The Difference Between Traveling and Tourism

In a virtual reality where anyone can make their Disney Cruise to the Bahamas look like an adventure straight out of “Survivor”, it’s easy to confuse the #wanderlust with actual, soul-quenching, travel. It might all look the same on Instagram, but there is a world of difference between traveling and tourism.

Traveling is the act of stepping outside the comfort of familiarity and free-falling into the unknown. It’s the art of booking a flight, getting on a train, riding a bike, and not knowing what exactly you’ll do when you get there. It consists of talking to locals to get around, and packing whatever you can carry on your back. A traveler steps into the reality of the local people. They eat with them, meet their families, and get shown the coolest hidden spots. The traveler collects new friends and unbelievable stories to tell, not souvenirs.
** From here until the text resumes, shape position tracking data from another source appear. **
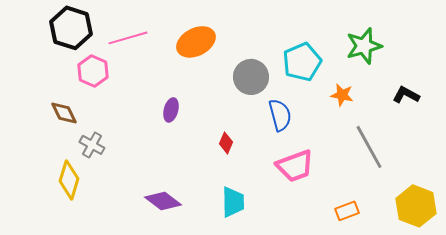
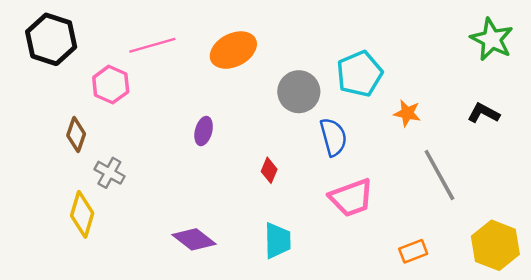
black hexagon: (71, 28) -> (51, 39), moved
green star: (364, 46) -> (492, 39), moved, turned -30
brown diamond: (64, 113) -> (76, 135), turned 44

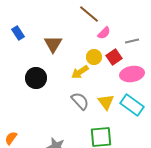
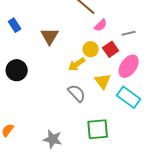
pink ellipse: (132, 74) -> (129, 66), turned -45
black circle: (36, 78) -> (17, 70), moved
yellow triangle: (106, 102) -> (103, 81), moved

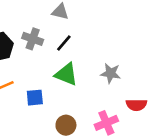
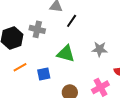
black line: (64, 43) -> (72, 21), moved

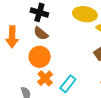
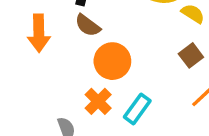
orange circle: (40, 57) -> (112, 61), moved

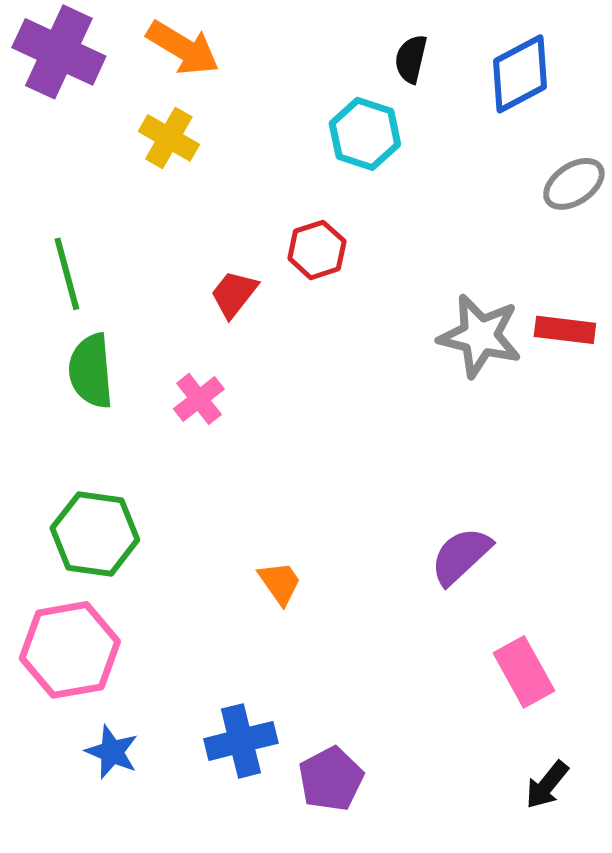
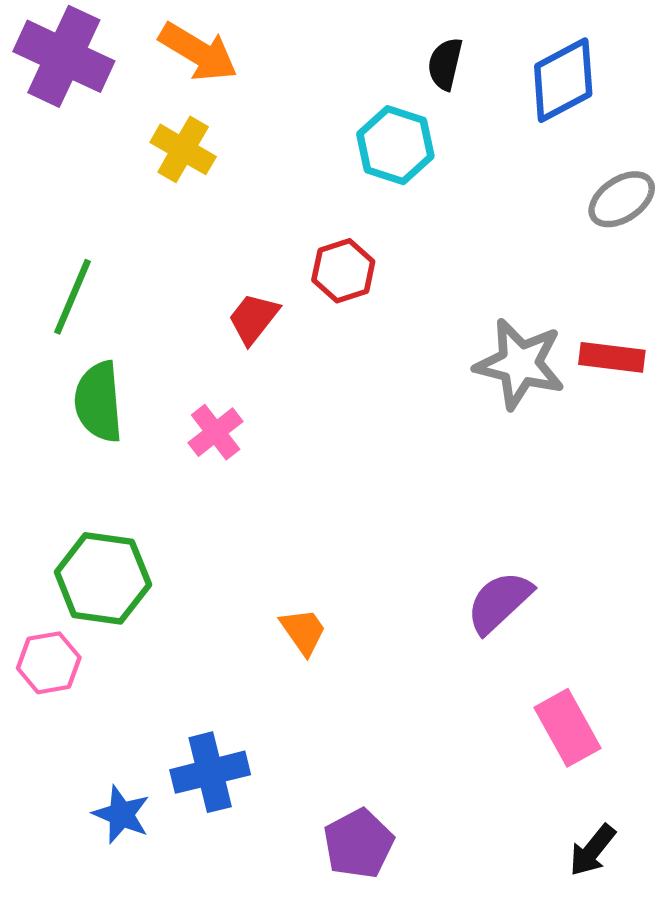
green line: (67, 274) -> (73, 297), turned 38
pink hexagon: (70, 650) -> (49, 663), moved, size x0.6
blue cross: (241, 741) -> (210, 772), moved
Tourism is the death of travelling.

The 2016 tourist has already seen everywhere they are going through Google Maps, and planned their entire experience from start to finish on Pinterest. Tourists go to a place looking for the stereotypical aspects they expect to see, never speaking to a local unless they have to ask for extra towels in their room. Tourists make waterfalls into an attraction, paved and managed, with ticket sales and lines just to see it. Tourists exploit cultural traditions to the point where they lose their value to the local people. Dance and music that has been passed down for generations becomes commercialized into a cheesy dinner show with flower lays and hula dancing.   

“I have never felt comfortable being a tourist.” says student adventure-traveler, Nate Theitbohl, “I want to experience the reality of where I am, not some marketed, commoditized experience…I want to know how other people in the world live and laugh and love, I want to share a moment together, however brief, and live in the communion of our Humanness.”

Nate is the low-key king of soul searching travel. He spent a month last year bussing through Central America. I’ve personally seen him open up a map, choose a random city, and head there on public transportation the next day.

Genuine exploration is not something you can buy as part of a vacation package.  

Marcel Proust said, “The real voyage of discovery consists not in seeking new landscapes, but in having new eyes.”

The person who travels sees the world in order to gain new perspectives, to find truth. Both about the planet we live on, and about themselves. 

There is nothing like being dropped in a completely unfamiliar place, with unfamiliar people, to make you realize what you truly carry inside. What stays constant in you no matter how different the setting. 

When you find yourself in a hamster wheel of routine, it’s important to make the conscious decision to step out, and jump into an experience that is completely out of your comfort zone. I recommend that you don’t think about it too much, and leave room for spontaneous discovery. No experience can make you feel more awake.